We look forward to engaging with stakeholders in person in the future, but for now, we are excited to hear from them virtually. We will continue to update the SLC Community Involvement webpage with meeting summaries and draft documents.
Logistics Set High Expectations
Public information meetings are all about logistics and planning. You must figure out all the little details – talking points, who should speak to what topic, how the room is laid out, etc. – and make sure everyone’s expectations are the same.
Logistics planning for virtual meetings isn’t so different. We worked through the details as to who would be at what station, as well as how we can answer questions and create iterations, and how long to leave the virtual room open.
We found that virtual meeting rooms have one big advantage over physical meeting spaces: they are completely customizable. We can make the space the way we want to and fit everything in, which can be challenging at public venues.
We settled on a layout for our virtual meetings that would look familiar to anyone who has ever walked into a physical public engagement session. Log on, and you’ll see virtual people sitting in chairs, listening to virtual presentations. Other virtual presenters are present at different project boards, ready to interact with anyone who stops by.
Once we had our virtual meeting layout in place, our team started building the environment, plugging and playing the presentation content and people into the space. In real life, you would have a team of consultants, airport staff there to interact with public. We offered the same access in the virtual setting to maintain credibility.
It’s important to remember these meetings are all about collecting public input and feedback. So, we had to determine what type of information we wanted to collect from the public. We want people to feel comfortable coming into the digital space – and not afraid that Big Brother is lurking, taking all their personal info. We settled on simple surveys as well as comment boxes.
Virtual Meeting Walk-Through
For the virtual Salt Lake City public information meeting set to take place July 9, there are five virtual stations to explore:
The main presentation delivers a update on the future needs and introduces preliminary alternatives to address these future facility needs.
Station No. 1 provides a master plan overview, explaining the process, schedule, and planning issues.

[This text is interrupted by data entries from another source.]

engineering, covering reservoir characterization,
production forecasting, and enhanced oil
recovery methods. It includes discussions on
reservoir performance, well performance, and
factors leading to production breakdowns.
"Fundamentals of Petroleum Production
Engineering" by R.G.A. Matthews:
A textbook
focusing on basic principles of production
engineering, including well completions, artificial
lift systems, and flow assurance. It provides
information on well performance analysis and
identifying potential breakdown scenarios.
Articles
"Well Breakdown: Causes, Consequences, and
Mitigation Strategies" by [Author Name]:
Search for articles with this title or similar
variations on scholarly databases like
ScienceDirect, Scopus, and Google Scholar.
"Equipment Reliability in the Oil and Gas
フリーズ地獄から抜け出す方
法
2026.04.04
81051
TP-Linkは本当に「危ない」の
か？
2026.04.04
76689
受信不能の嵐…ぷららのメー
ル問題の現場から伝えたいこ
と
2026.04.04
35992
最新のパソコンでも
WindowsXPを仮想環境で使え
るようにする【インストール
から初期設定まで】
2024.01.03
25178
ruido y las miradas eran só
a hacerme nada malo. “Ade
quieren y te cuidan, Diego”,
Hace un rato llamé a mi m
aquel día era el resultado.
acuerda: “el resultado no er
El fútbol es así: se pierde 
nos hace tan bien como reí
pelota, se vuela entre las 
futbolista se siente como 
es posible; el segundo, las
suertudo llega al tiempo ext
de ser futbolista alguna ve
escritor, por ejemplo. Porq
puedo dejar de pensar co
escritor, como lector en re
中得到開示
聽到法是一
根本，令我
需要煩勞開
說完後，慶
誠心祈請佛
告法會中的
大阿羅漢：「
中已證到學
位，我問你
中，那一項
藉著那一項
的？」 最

Station No. 2 reviews the forecasts passenger travel numbers and demand, and factors in a COVID-19 update.
Station No. 3 goes over the strategic plan for general aviation at the system of airports.

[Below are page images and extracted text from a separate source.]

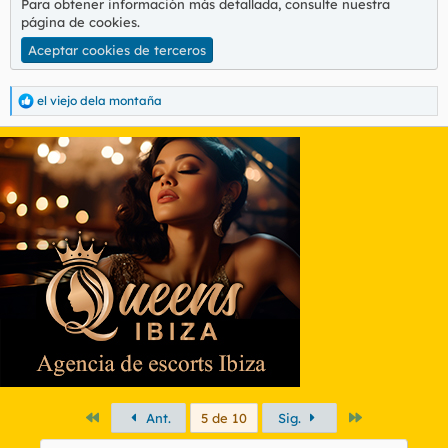
Para obtener información más detallada, consulte nuestra
página de cookies
.
Aceptar cookies de terceros
el viejo dela montaña
R
e
a
c
c
i
o
n
e
s
:
Primero
Último
Ant.
5 de 10
Sig.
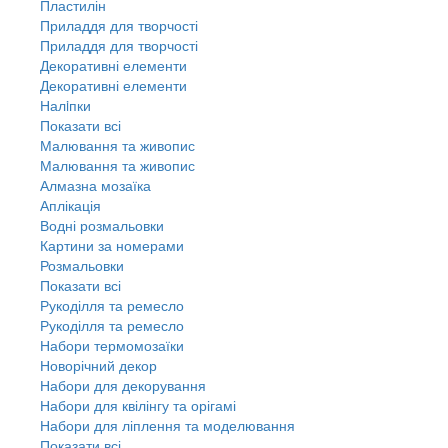
Пластилін
Приладдя для творчості
Приладдя для творчості
Декоративні елементи
Декоративні елементи
Налiпки
Показати всі
Малювання та живопис
Малювання та живопис
Алмазна мозаїка
Аплікація
Водні розмальовки
Картини за номерами
Розмальовки
Показати всі
Рукоділля та ремесло
Рукоділля та ремесло
Набори термомозаїки
Новорічний декор
Набори для декорування
Набори для квілінгу та орігамі
Набори для ліплення та моделювання
Показати всі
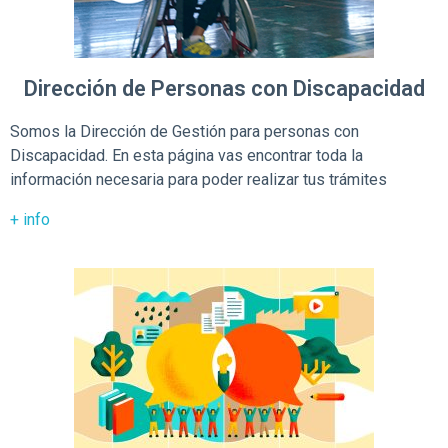
Dirección de Personas con Discapacidad
Somos la Dirección de Gestión para personas con
Discapacidad.
En esta página vas encontrar toda la
información necesaria para poder realizar tus trámites
+ info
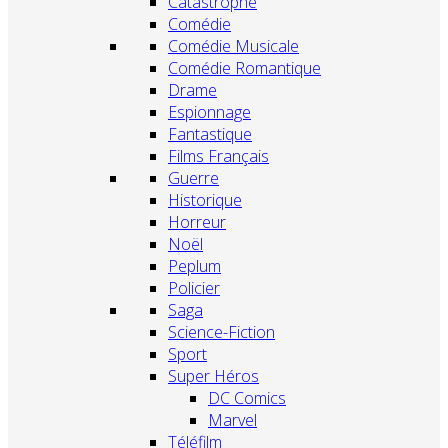
Catastrophe
Comédie
Comédie Musicale
Comédie Romantique
Drame
Espionnage
Fantastique
Films Français
Guerre
Historique
Horreur
Noël
Peplum
Policier
Saga
Science-Fiction
Sport
Super Héros
DC Comics
Marvel
Téléfilm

Station No. 4 introduces the Fly Healthy Plan, which explains steps SLC is taking to keep passengers safe during the COVID-19 pandemic.

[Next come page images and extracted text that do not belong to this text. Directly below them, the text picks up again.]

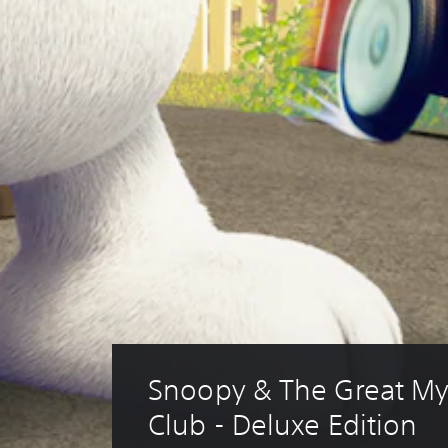
Snoopy & The Great My
Club - Deluxe Edition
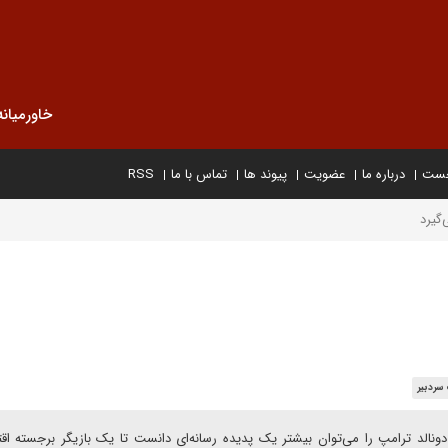
خاورمیانه
خست
درباره ما
عضویت
پیوند ها
تماس با ما
RSS
‌گیرد
سردبیر
نالد ترامپ را می‌توان بیشتر یک پدیده رسانه‌ای دانست تا یک بازیگر برجسته اق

Station No. 5 goes over the new terminal virtual tour and update on the terminal process.
Each of these stations feature a custom avatar for each speaker, as well as a brief bio and pre-recorded remarks. There are also 360-degree experiences the public can experience that takes them through different areas of the new airport terminal. This technology can work on any device, from desktops and laptops to tablets and smartphones.
Additionally, the live Q&A sessions hosted by airport and RS&H staff on Zoom are made available in the virtual public engagement room. Those who visit the virtual space can submit comments and questions that will be reviewed and addressed.
After utilizing the old terminal building for over 50 years, serving 23 million passengers, the $4.1 billion airport redevelopment plan at Salt Lake International Airport will add 23 gates for a total of 78, up from the current 55 gates. While currently handling 325,000 aircraft operations, 98 nonstop flights to different cities, and moving 169,000 tons of freight, by 2040 we expect 38 million passengers and 271,000 tons of freight, with 435,000 aircraft operations.
While the passenger terminal function is set, our new master plan will dig deep into what to do with all the other facilities to complement the new terminal and balance overall airport’s capacity for many years to come. Thanks to the willingness of the SLC team and community to embrace these new technologies, the new master plan is staying on schedule.